*** EXERCISE MATERIALS ***

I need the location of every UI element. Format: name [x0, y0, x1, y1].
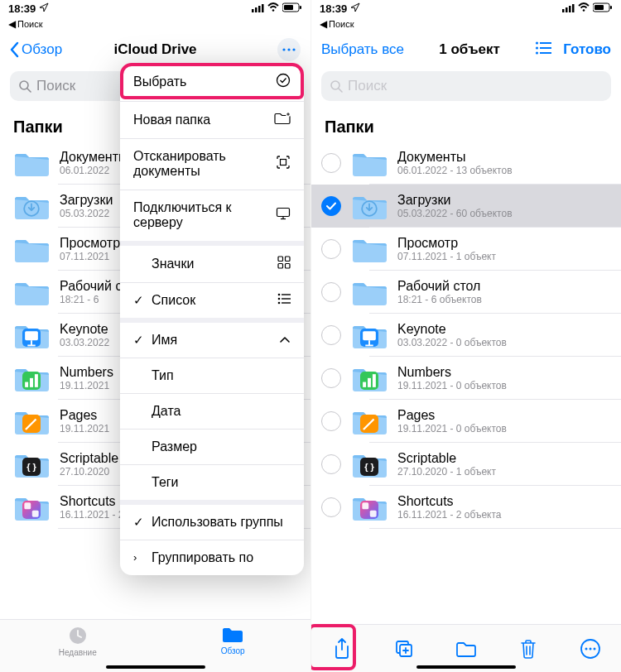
- chevron-up-icon: [279, 333, 291, 348]
- menu-scan-docs[interactable]: Отсканировать документы: [120, 139, 304, 190]
- screen-right: 18:39 ◀ Поиск Выбрать все 1 объект Готов…: [310, 0, 621, 672]
- folder-icon: [13, 277, 50, 307]
- svg-rect-14: [25, 331, 38, 340]
- svg-rect-31: [286, 263, 291, 268]
- ellipsis-circle-icon: [580, 638, 601, 660]
- folder-icon: [351, 406, 388, 436]
- scan-icon: [276, 155, 291, 173]
- battery-icon: [282, 2, 302, 16]
- battery-icon: [593, 2, 613, 16]
- list-item[interactable]: Keynote03.03.2022 - 0 объектов: [311, 314, 621, 357]
- folder-icon: [351, 277, 388, 307]
- share-button[interactable]: [321, 631, 363, 667]
- duplicate-button[interactable]: [383, 631, 425, 667]
- done-button[interactable]: Готово: [563, 41, 611, 58]
- nav-back-button[interactable]: Обзор: [10, 41, 62, 58]
- screen-left: 18:39 ◀ Поиск Обзор iCloud Drive: [0, 0, 310, 672]
- list-item[interactable]: Загрузки05.03.2022 - 60 объектов: [311, 185, 621, 228]
- chevron-left-icon: [10, 41, 20, 58]
- menu-sort-name[interactable]: ✓Имя: [120, 323, 304, 358]
- folder-meta: 19.11.2021 - 0 объектов: [397, 380, 608, 391]
- list-item[interactable]: Shortcuts16.11.2021 - 2 объекта: [311, 486, 621, 529]
- home-indicator[interactable]: [106, 665, 205, 669]
- clock-icon: [67, 625, 89, 646]
- checkbox-empty[interactable]: [321, 282, 341, 302]
- folder-icon: [13, 363, 50, 393]
- svg-rect-21: [32, 511, 39, 517]
- list-item[interactable]: Просмотр07.11.2021 - 1 объект: [311, 228, 621, 271]
- checkbox-empty[interactable]: [321, 153, 341, 173]
- home-indicator[interactable]: [416, 665, 516, 669]
- folder-meta: 05.03.2022 - 60 объектов: [397, 208, 608, 219]
- move-button[interactable]: [445, 631, 487, 667]
- back-to-search[interactable]: ◀ Поиск: [0, 17, 310, 31]
- more-button[interactable]: [277, 38, 301, 61]
- folder-meta: 18:21 - 6 объектов: [397, 294, 608, 305]
- svg-rect-19: [35, 374, 38, 387]
- menu-sort-type[interactable]: Тип: [120, 358, 304, 394]
- tab-recents[interactable]: Недавние: [49, 625, 107, 657]
- status-bar: 18:39: [0, 0, 310, 17]
- status-time: 18:39: [320, 2, 347, 15]
- checkbox-empty[interactable]: [321, 368, 341, 388]
- folder-icon: [351, 234, 388, 264]
- checkbox-empty[interactable]: [321, 454, 341, 474]
- svg-rect-53: [373, 374, 376, 387]
- nav-header: Выбрать все 1 объект Готово: [311, 31, 621, 68]
- folder-icon: [221, 625, 244, 645]
- checkbox-empty[interactable]: [321, 497, 341, 517]
- folder-name: Документы: [397, 150, 608, 165]
- status-time: 18:39: [8, 2, 36, 15]
- svg-point-60: [589, 647, 591, 650]
- share-icon: [333, 638, 351, 660]
- folder-icon: [351, 191, 388, 221]
- menu-sort-size[interactable]: Размер: [120, 430, 304, 465]
- delete-button[interactable]: [508, 631, 549, 667]
- folder-meta: 03.03.2022 - 0 объектов: [397, 337, 608, 348]
- folder-icon: [13, 191, 50, 221]
- svg-rect-24: [281, 160, 286, 166]
- menu-use-groups[interactable]: ✓Использовать группы: [120, 505, 304, 540]
- menu-view-list[interactable]: ✓Список: [120, 283, 304, 323]
- folder-meta: 07.11.2021 - 1 объект: [397, 251, 608, 262]
- search-field[interactable]: [321, 71, 611, 101]
- status-bar: 18:39: [311, 0, 621, 17]
- folder-icon: { }: [351, 449, 388, 479]
- svg-point-8: [282, 48, 285, 50]
- checkbox-checked[interactable]: [321, 196, 341, 216]
- list-item[interactable]: { }Scriptable27.10.2020 - 1 объект: [311, 443, 621, 486]
- trash-icon: [519, 639, 537, 659]
- search-input[interactable]: [348, 78, 603, 94]
- svg-rect-30: [278, 263, 283, 268]
- new-folder-icon: [274, 112, 291, 128]
- select-all-button[interactable]: Выбрать все: [321, 41, 404, 58]
- checkmark-icon: ✓: [133, 293, 145, 308]
- checkbox-empty[interactable]: [321, 411, 341, 431]
- more-button[interactable]: [570, 631, 611, 667]
- menu-group-by[interactable]: ›Группировать по: [120, 540, 304, 575]
- svg-point-34: [278, 297, 281, 300]
- menu-connect-server[interactable]: Подключиться к серверу: [120, 190, 304, 246]
- svg-rect-48: [363, 331, 376, 340]
- back-to-search[interactable]: ◀ Поиск: [311, 17, 621, 31]
- folder-icon: [13, 492, 50, 522]
- location-icon: [350, 2, 360, 15]
- checkbox-empty[interactable]: [321, 325, 341, 345]
- list-item[interactable]: Документы06.01.2022 - 13 объектов: [311, 142, 621, 185]
- menu-select[interactable]: Выбрать: [120, 63, 304, 102]
- menu-sort-tags[interactable]: Теги: [120, 465, 304, 505]
- list-toggle-button[interactable]: [535, 41, 551, 59]
- tab-browse[interactable]: Обзор: [204, 625, 262, 655]
- menu-view-icons[interactable]: Значки: [120, 246, 304, 283]
- svg-point-39: [536, 41, 538, 44]
- svg-point-22: [277, 74, 290, 87]
- svg-rect-25: [277, 209, 290, 217]
- list-item[interactable]: Numbers19.11.2021 - 0 объектов: [311, 357, 621, 400]
- list-item[interactable]: Pages19.11.2021 - 0 объектов: [311, 400, 621, 443]
- svg-point-41: [536, 46, 538, 49]
- menu-sort-date[interactable]: Дата: [120, 394, 304, 430]
- folder-meta: 27.10.2020 - 1 объект: [397, 466, 608, 478]
- list-item[interactable]: Рабочий стол18:21 - 6 объектов: [311, 271, 621, 314]
- menu-new-folder[interactable]: Новая папка: [120, 102, 304, 139]
- checkbox-empty[interactable]: [321, 239, 341, 259]
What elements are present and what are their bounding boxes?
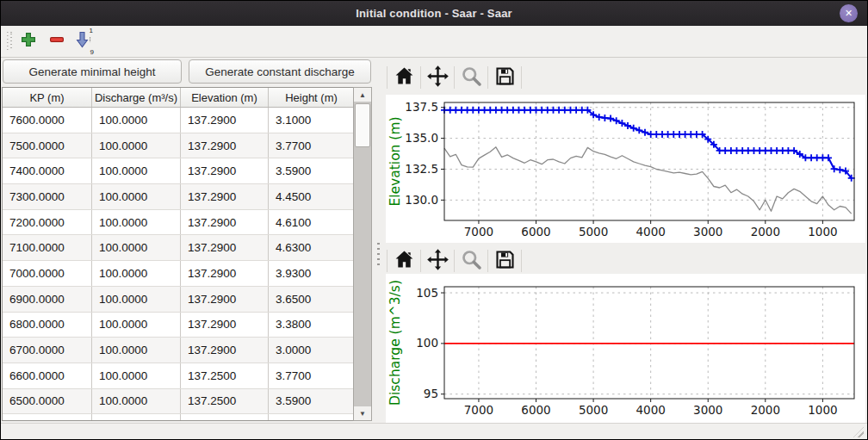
table-row[interactable]: 6800.0000100.0000137.29003.3800 (3, 313, 371, 338)
table-row[interactable]: 6600.0000100.0000137.25003.7700 (3, 363, 371, 389)
table-row[interactable] (3, 414, 371, 421)
table-cell[interactable]: 6600.0000 (3, 363, 92, 388)
table-cell[interactable]: 7000.0000 (3, 261, 92, 286)
table-cell[interactable]: 100.0000 (92, 338, 181, 363)
table-cell[interactable]: 100.0000 (92, 108, 181, 133)
table-cell[interactable]: 100.0000 (92, 184, 181, 209)
table-cell[interactable]: 3.9300 (269, 261, 354, 286)
toolbar-drag-handle[interactable] (7, 32, 12, 51)
table-cell[interactable]: 7600.0000 (3, 108, 92, 133)
generate-minimal-height-button[interactable]: Generate minimal height (3, 59, 182, 84)
table-cell[interactable]: 7200.0000 (3, 210, 92, 235)
table-cell[interactable]: 3.0000 (269, 338, 354, 363)
zoom-button[interactable] (456, 64, 486, 91)
table-cell[interactable]: 137.2900 (181, 133, 269, 158)
table-cell[interactable]: 137.2900 (181, 313, 269, 338)
svg-text:100: 100 (416, 336, 438, 350)
column-header-kp[interactable]: KP (m) (3, 88, 92, 107)
scroll-up-button[interactable]: ▲ (354, 88, 371, 102)
table-scrollbar[interactable]: ▲ ▼ (353, 87, 372, 421)
table-cell[interactable] (92, 414, 181, 421)
table-cell[interactable]: 100.0000 (92, 363, 181, 388)
svg-text:7000: 7000 (464, 403, 493, 417)
table-cell[interactable] (3, 414, 92, 421)
table-cell[interactable]: 6900.0000 (3, 287, 92, 312)
table-cell[interactable]: 137.2500 (181, 389, 269, 414)
table-cell[interactable]: 100.0000 (92, 210, 181, 235)
table-cell[interactable] (181, 414, 269, 421)
table-cell[interactable]: 7100.0000 (3, 235, 92, 260)
table-cell[interactable]: 137.2900 (181, 158, 269, 183)
table-cell[interactable]: 100.0000 (92, 313, 181, 338)
statusbar (1, 423, 867, 440)
titlebar[interactable]: Initial condition - Saar - Saar ✕ (1, 1, 867, 27)
table-row[interactable]: 6900.0000100.0000137.29003.6500 (3, 287, 371, 313)
column-header-height[interactable]: Height (m) (269, 88, 354, 107)
table-cell[interactable]: 6800.0000 (3, 313, 92, 338)
scroll-down-button[interactable]: ▼ (354, 406, 371, 420)
zoom-button[interactable] (456, 247, 486, 275)
table-cell[interactable]: 3.1000 (269, 108, 354, 133)
sort-number-bottom: 9 (90, 48, 94, 56)
pan-button[interactable] (423, 247, 452, 275)
table-row[interactable]: 7400.0000100.0000137.29003.5900 (3, 158, 371, 184)
table-cell[interactable]: 137.2900 (181, 338, 269, 363)
table-cell[interactable]: 100.0000 (92, 261, 181, 286)
table-cell[interactable]: 4.4500 (269, 184, 354, 209)
initial-condition-window: Initial condition - Saar - Saar ✕ 1 (0, 0, 868, 440)
save-button[interactable] (490, 247, 519, 275)
table-row[interactable]: 7000.0000100.0000137.29003.9300 (3, 261, 371, 287)
home-button[interactable] (389, 64, 418, 91)
table-row[interactable]: 7300.0000100.0000137.29004.4500 (3, 184, 371, 210)
table-cell[interactable]: 100.0000 (92, 235, 181, 260)
table-cell[interactable]: 7500.0000 (3, 133, 92, 158)
table-cell[interactable]: 137.2900 (181, 235, 269, 260)
table-cell[interactable]: 3.3800 (269, 313, 354, 338)
sort-rows-button[interactable]: 1 9 (71, 28, 97, 54)
resize-grip[interactable] (853, 427, 864, 437)
table-row[interactable]: 6500.0000100.0000137.25003.5900 (3, 389, 371, 415)
close-button[interactable]: ✕ (840, 4, 858, 22)
table-row[interactable]: 7100.0000100.0000137.29004.6300 (3, 235, 371, 261)
table-row[interactable]: 7600.0000100.0000137.29003.1000 (3, 108, 371, 133)
table-cell[interactable]: 3.7700 (269, 133, 354, 158)
table-cell[interactable]: 100.0000 (92, 287, 181, 312)
scrollbar-thumb[interactable] (355, 103, 370, 147)
main-toolbar: 1 9 (1, 26, 867, 58)
table-cell[interactable]: 7300.0000 (3, 184, 92, 209)
pan-button[interactable] (423, 64, 452, 91)
table-cell[interactable]: 137.2900 (181, 261, 269, 286)
table-cell[interactable]: 137.2900 (181, 184, 269, 209)
table-cell[interactable]: 4.6300 (269, 235, 354, 260)
table-cell[interactable]: 137.2900 (181, 108, 269, 133)
discharge-plot-figure[interactable]: 700060005000400030002000100010510095Disc… (386, 274, 865, 425)
add-row-button[interactable] (16, 28, 41, 54)
elevation-plot-figure[interactable]: 7000600050004000300020001000137.5135.013… (386, 95, 865, 243)
column-header-discharge[interactable]: Discharge (m³/s) (92, 88, 181, 107)
table-cell[interactable] (269, 414, 354, 421)
table-row[interactable]: 7500.0000100.0000137.29003.7700 (3, 133, 371, 159)
table-cell[interactable]: 6700.0000 (3, 338, 92, 363)
generate-constant-discharge-button[interactable]: Generate constant discharge (189, 59, 371, 84)
table-row[interactable]: 7200.0000100.0000137.29004.6100 (3, 210, 371, 236)
table-row[interactable]: 6700.0000100.0000137.29003.0000 (3, 338, 371, 363)
table-cell[interactable]: 6500.0000 (3, 389, 92, 414)
table-cell[interactable]: 3.7700 (269, 363, 354, 388)
table-cell[interactable]: 100.0000 (92, 133, 181, 158)
home-button[interactable] (389, 247, 418, 275)
series-river-bottom (444, 147, 852, 214)
table-cell[interactable]: 137.2900 (181, 287, 269, 312)
table-cell[interactable]: 7400.0000 (3, 158, 92, 183)
vertical-splitter-handle[interactable] (377, 243, 380, 265)
remove-row-button[interactable] (44, 28, 70, 54)
table-cell[interactable]: 100.0000 (92, 158, 181, 183)
table-cell[interactable]: 137.2900 (181, 210, 269, 235)
table-cell[interactable]: 100.0000 (92, 389, 181, 414)
table-cell[interactable]: 137.2500 (181, 363, 269, 388)
table-cell[interactable]: 3.6500 (269, 287, 354, 312)
table-cell[interactable]: 4.6100 (269, 210, 354, 235)
table-cell[interactable]: 3.5900 (269, 389, 354, 414)
save-button[interactable] (490, 64, 519, 91)
column-header-elevation[interactable]: Elevation (m) (181, 88, 269, 107)
table-cell[interactable]: 3.5900 (269, 158, 354, 183)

*** End of EXERCISE MATERIALS ***

■ WHAT THE TASK REQUIRES:
When a line of the data holds the string "item", pick it out and copy it.

■ SOLUTION TO THIS PROBLEM:
- list-item[interactable]: Keynote03.03.2022 - 0 объектов: [311, 314, 621, 357]
- list-item[interactable]: Загрузки05.03.2022 - 60 объектов: [311, 185, 621, 228]
- list-item[interactable]: Shortcuts16.11.2021 - 2 объекта: [311, 486, 621, 529]
- list-item[interactable]: Просмотр07.11.2021 - 1 объект: [311, 228, 621, 271]
- list-item[interactable]: { }Scriptable27.10.2020 - 1 объект: [311, 443, 621, 486]
- list-item[interactable]: Документы06.01.2022 - 13 объектов: [311, 142, 621, 185]
- list-item[interactable]: Numbers19.11.2021 - 0 объектов: [311, 357, 621, 400]
- list-item[interactable]: Pages19.11.2021 - 0 объектов: [311, 400, 621, 443]
- list-item[interactable]: Рабочий стол18:21 - 6 объектов: [311, 271, 621, 314]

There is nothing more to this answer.